This forum is closed to new posts and
responses. Individual names altered for privacy purposes. The information contained in this website is provided for informational purposes only and should not be construed as a forum for customer support requests. Any customer support requests should be directed to the official HCL customer support channels below:
~Julia Fezveluburjip 17.Dec.03 03:03 PM a Web browser Domino Server6.0.2 CF2Solaris
We are running a Domino cluster on two machines, with the ICM running on it own separate partitioned server on one of the machines. Since upgrading to Domino 6 & Solaris 9 the ICM regularly keels over and dies (well, it stops responding and the partioned Domino server refuses connections). To add to the agony, running NSD -kill usually fails to identify the processes attached to this server instance and I have to resort to using pkill -9 -u to stop it.
I have, along with resident Solaris experts, spent many hours trying to track down the problem. I have discovered the following (altho' I dont know if it's related):
1. The fault recovery log for the ICM server is full of entries that read "[13] ERROR: Message queue failure: REMOVE ITEM" at a frequency of about three a minute.
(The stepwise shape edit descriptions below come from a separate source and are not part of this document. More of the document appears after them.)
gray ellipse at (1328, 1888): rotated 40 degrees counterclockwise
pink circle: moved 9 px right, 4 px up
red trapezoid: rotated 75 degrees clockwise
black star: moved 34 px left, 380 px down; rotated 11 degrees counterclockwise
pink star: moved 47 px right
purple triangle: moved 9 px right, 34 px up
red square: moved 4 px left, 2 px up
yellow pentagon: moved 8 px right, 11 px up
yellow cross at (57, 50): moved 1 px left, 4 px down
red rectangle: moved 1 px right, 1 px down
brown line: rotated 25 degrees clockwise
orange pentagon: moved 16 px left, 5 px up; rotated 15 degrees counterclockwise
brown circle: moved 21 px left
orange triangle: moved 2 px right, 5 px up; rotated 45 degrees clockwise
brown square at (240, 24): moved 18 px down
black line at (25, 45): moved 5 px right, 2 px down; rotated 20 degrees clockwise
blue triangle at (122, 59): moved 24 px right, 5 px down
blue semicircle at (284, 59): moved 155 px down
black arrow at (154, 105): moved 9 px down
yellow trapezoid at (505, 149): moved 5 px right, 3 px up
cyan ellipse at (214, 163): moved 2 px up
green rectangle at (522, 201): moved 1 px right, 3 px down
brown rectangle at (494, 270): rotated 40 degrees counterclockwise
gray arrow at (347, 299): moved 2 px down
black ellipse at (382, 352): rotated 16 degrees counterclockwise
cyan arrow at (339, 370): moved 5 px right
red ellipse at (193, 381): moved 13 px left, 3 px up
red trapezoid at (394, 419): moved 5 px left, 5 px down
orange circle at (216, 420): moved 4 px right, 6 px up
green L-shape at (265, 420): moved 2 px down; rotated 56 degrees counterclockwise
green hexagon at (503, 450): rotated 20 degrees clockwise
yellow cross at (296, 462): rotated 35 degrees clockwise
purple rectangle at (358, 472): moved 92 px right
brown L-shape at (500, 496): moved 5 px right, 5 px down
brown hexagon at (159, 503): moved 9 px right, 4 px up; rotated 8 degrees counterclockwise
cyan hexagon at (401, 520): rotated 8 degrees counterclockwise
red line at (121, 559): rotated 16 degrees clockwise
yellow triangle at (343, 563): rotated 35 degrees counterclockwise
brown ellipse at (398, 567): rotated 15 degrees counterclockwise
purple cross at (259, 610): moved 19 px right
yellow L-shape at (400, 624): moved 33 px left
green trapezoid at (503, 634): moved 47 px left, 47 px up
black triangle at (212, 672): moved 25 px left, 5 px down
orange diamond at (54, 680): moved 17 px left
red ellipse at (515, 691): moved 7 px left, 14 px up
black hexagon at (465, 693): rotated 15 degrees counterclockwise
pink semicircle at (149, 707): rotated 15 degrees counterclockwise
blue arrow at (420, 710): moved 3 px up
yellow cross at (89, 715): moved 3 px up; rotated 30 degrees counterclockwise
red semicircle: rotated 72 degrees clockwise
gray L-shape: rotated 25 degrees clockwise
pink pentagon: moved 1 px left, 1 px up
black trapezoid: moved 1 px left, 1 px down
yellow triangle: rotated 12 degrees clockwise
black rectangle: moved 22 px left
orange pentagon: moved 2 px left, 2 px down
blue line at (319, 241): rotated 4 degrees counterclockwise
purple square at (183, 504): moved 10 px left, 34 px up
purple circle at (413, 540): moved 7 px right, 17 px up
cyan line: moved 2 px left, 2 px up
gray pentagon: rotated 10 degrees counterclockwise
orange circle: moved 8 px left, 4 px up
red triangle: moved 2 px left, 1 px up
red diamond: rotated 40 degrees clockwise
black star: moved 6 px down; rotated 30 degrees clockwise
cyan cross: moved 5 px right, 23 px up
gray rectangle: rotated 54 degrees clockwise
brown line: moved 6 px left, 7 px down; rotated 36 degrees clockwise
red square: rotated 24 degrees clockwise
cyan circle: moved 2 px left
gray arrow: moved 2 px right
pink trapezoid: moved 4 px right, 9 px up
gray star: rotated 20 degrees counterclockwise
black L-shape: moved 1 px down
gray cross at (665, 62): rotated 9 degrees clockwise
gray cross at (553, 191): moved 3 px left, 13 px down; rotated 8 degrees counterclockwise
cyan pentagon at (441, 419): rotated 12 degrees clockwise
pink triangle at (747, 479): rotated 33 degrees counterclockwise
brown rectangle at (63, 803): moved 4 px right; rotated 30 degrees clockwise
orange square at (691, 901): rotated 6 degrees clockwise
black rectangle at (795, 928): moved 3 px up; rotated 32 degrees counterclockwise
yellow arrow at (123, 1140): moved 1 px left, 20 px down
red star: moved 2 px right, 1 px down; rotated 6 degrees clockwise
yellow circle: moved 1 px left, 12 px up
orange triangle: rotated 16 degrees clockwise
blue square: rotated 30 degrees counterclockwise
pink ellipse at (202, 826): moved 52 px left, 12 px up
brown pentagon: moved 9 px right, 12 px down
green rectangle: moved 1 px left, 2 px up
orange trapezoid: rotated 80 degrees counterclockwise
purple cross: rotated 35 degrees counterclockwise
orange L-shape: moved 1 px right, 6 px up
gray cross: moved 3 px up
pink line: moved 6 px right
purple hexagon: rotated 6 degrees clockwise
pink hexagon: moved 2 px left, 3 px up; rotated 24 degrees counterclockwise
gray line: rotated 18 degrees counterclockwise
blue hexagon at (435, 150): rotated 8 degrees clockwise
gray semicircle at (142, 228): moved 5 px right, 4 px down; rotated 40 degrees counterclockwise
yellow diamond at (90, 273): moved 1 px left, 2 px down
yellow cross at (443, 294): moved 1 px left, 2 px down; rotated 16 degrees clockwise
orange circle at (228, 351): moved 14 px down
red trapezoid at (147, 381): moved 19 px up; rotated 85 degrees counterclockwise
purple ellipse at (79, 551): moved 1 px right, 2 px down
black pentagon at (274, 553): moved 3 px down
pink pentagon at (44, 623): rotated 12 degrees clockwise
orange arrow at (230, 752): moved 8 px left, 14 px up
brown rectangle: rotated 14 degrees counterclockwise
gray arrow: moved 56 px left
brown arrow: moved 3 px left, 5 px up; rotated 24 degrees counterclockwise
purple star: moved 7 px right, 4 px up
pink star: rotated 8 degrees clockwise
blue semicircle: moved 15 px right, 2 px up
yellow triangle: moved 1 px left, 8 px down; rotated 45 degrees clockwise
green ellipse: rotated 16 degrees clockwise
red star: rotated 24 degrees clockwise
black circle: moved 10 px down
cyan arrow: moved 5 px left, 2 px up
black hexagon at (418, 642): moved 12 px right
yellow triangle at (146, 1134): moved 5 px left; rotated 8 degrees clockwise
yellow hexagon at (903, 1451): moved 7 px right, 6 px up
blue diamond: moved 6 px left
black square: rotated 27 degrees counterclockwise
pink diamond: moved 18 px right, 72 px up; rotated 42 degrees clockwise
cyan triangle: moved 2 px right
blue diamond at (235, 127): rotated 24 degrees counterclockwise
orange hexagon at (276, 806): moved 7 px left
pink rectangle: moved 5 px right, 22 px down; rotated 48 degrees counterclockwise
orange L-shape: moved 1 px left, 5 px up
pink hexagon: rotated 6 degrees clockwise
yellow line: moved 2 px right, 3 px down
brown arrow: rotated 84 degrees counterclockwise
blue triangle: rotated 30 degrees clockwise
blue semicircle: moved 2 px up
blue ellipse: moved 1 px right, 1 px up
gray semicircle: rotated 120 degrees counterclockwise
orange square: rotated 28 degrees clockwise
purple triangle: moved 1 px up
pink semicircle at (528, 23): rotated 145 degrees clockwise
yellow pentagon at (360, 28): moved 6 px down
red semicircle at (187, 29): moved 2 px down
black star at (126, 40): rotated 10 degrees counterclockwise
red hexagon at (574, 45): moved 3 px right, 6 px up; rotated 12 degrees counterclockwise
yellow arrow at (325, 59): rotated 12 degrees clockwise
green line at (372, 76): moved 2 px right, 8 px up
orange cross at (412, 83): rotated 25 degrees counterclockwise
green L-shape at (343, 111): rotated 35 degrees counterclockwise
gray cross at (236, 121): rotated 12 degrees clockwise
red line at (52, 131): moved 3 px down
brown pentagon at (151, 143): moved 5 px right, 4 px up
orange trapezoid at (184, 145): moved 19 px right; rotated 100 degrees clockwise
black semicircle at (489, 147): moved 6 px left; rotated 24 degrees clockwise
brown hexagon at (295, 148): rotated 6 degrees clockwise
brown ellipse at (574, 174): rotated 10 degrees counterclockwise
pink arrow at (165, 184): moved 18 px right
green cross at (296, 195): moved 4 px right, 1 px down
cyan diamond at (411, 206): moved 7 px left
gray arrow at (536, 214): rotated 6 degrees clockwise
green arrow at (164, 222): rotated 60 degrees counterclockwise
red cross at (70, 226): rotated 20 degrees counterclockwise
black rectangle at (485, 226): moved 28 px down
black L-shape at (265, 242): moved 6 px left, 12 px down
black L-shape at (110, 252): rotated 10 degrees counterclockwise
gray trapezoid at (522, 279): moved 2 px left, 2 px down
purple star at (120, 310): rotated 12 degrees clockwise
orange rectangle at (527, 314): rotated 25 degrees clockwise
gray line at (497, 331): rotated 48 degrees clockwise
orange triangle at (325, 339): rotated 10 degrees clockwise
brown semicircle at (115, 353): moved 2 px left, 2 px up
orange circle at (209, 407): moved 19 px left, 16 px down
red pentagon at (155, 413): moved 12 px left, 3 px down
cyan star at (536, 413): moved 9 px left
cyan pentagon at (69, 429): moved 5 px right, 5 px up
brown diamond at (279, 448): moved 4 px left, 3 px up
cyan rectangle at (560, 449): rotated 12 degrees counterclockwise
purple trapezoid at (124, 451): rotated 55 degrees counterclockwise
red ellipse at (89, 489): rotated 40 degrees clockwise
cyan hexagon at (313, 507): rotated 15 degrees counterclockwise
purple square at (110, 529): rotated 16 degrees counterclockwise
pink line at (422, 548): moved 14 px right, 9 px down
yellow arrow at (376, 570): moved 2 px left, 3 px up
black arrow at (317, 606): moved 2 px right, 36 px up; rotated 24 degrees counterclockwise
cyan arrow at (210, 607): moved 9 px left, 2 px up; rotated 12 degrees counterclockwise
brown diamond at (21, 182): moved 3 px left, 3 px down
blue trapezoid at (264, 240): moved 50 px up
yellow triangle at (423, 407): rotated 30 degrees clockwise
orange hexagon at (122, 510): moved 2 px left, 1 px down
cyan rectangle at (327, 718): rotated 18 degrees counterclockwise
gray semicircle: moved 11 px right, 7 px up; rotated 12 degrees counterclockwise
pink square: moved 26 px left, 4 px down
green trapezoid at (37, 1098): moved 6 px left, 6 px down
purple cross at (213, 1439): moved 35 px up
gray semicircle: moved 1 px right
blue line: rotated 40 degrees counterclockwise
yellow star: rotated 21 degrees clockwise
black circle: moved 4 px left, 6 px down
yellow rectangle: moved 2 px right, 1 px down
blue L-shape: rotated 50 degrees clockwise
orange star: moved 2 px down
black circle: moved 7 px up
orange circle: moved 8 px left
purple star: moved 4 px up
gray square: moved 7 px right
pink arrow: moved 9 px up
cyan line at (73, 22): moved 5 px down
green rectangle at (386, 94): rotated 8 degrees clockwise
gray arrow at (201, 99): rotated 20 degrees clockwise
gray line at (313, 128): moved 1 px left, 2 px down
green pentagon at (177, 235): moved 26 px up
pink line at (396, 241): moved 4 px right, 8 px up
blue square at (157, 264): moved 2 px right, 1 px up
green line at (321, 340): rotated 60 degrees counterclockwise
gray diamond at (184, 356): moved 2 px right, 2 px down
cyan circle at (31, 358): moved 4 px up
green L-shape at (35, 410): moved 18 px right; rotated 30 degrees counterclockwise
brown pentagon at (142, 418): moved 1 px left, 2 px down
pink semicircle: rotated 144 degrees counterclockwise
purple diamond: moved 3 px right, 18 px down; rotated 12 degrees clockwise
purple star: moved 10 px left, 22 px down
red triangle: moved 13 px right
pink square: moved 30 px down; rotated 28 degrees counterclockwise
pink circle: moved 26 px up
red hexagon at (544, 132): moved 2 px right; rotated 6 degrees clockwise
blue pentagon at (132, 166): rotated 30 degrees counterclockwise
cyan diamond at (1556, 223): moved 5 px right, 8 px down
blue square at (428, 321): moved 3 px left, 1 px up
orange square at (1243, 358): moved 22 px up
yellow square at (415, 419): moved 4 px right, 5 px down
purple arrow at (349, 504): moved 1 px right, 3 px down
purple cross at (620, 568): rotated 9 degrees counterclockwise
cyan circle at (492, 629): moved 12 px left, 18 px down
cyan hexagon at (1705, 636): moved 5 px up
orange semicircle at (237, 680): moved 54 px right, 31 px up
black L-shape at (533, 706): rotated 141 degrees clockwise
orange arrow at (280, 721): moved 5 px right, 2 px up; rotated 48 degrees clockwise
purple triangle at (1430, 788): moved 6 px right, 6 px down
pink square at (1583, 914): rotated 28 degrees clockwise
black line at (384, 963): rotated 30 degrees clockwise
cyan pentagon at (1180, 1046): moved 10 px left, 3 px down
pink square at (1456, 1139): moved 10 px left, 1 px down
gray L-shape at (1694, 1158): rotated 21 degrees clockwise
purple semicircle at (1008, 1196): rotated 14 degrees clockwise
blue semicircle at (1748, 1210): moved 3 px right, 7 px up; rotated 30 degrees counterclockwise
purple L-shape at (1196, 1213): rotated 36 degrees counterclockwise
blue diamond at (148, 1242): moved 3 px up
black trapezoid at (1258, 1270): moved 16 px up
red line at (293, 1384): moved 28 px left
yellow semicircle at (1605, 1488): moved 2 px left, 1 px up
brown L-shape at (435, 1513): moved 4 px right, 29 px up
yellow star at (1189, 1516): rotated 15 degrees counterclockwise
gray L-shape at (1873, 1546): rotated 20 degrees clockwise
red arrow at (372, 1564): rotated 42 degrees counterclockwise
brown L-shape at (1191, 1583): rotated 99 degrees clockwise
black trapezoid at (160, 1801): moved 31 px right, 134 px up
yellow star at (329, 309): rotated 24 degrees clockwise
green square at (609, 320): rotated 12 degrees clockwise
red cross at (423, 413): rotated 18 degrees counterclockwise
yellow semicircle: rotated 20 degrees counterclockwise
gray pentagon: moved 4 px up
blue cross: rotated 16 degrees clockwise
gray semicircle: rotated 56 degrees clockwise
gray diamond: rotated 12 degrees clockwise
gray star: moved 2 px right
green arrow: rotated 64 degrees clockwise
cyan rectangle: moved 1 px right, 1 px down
These generally start within about 30 minutes, or much less, of the other Domino server on the same machine starting.
2. The other partitioned server on the same machine writes "[11] ERROR: Process being removed not in queue: xxxx" to the fault recovery log when it shuts down.
3. ipcs reveals that the message queue for the ICM server has vanished when the errors are appearing in its fault recovery log.
4. The ICM server regularly complains that another Domino process is sharing log.nsf, which it isn't as far as I can see.
We have the rlim_fd_max set at 65536 and msgtql at 1024 (and have tried 2048!).